This week in FYI — we tackle some unexpected UX/UI and design challenges. We begin by asking the question: how does Disneyland tracks users? Followed by an intimate look into the creation of a brand with Netflix’s former VP, and finish with a stunning glimpse at the art and animation behind Altered Carbon’s creepy and enthralling opening credits. Happy reading, friends!
1: Tracking in the Magic Kingdom
Data tracking meets the magic kingdom in this unique case study that explores Disneyworld vis-a-vis the “users” (aka guests, patrons, audience). Everyone knows that underneath all the bells and whistles Disneyworld is a technologically advanced 24/7 production that often utilizes groundbreaking technology, and there’s no exception when it comes to user tracking. Don’t worry, if the mechanics don’t interest you then the privacy debate will.
How Disneyworld solved the user tracking problem
2: Building Netflix
An inside take on the evolution of the Netflix brand with insights and advice about brand building from the former CPO/VP. We particularly enjoyed the analysis of how the landing page, for non-subscribers, has evolved over the last twenty years, complete with references and industry insights.
Branding for Builders
3: How Scarcity Became Common in UX
Creating a sense of exclusivity and urgency for our users can be a powerful tactic in digital strategy and marketing, but, as they say, with great power… In this article, the author outlines a case for employing the scarcity bias in UX work, complete with a list of do’s and don’ts to fine-tune for the next time you want to put a little, healthy, pressure on your users.
Scarcity in UX: The psychological bias that became the norm
4: The Future of AI: Augmentation or Automation?

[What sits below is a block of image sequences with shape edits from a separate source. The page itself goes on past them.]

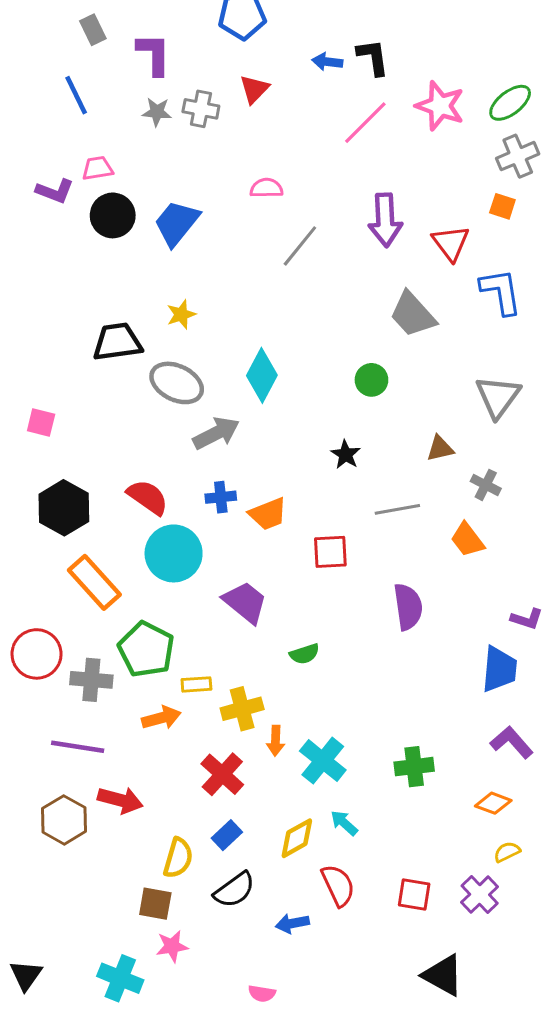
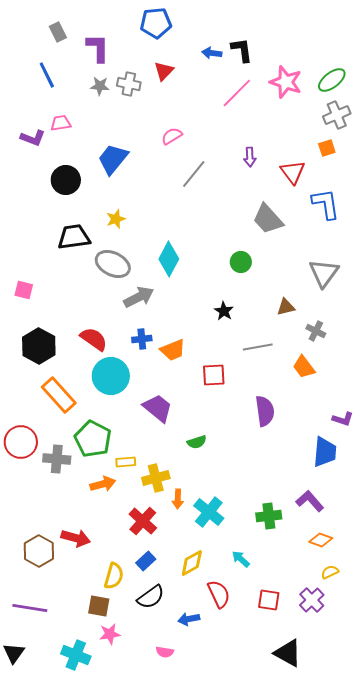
pink semicircle: (266, 188) -> (172, 136), turned -30
orange square: (502, 206) -> (327, 148), turned -36
black circle: (113, 215) -> (66, 180), moved
purple arrow: (385, 220) -> (250, 157), size x0.6
purple L-shape: (512, 742) -> (310, 501), moved
purple line: (78, 747) -> (30, 608), moved
cyan arrow: (344, 823) -> (241, 559), moved
pink semicircle: (262, 993) -> (165, 652), moved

A comprehensive case study of Google Clips’ human-centered design and UX process. The author is not afraid to jump into this buzz-worthy subject and get down to the brass tacks of HCD in a world where AI is the growing and changing the industry on a daily basis. Lately, it seems like everyone is filled with fears and wild speculation about where AI is headed, but the author focuses instead on how we can design for AI as a source of augmentation, rather than automation, moving forward.
The UX of AI
5: Dystopian Motion Design
Rounding out the list we bring you some eye-candy from everyone’s new favorite sci-fi thriller, Altered Carbon. Cyber-punk tech meets dark dystopian future in this stunning case study.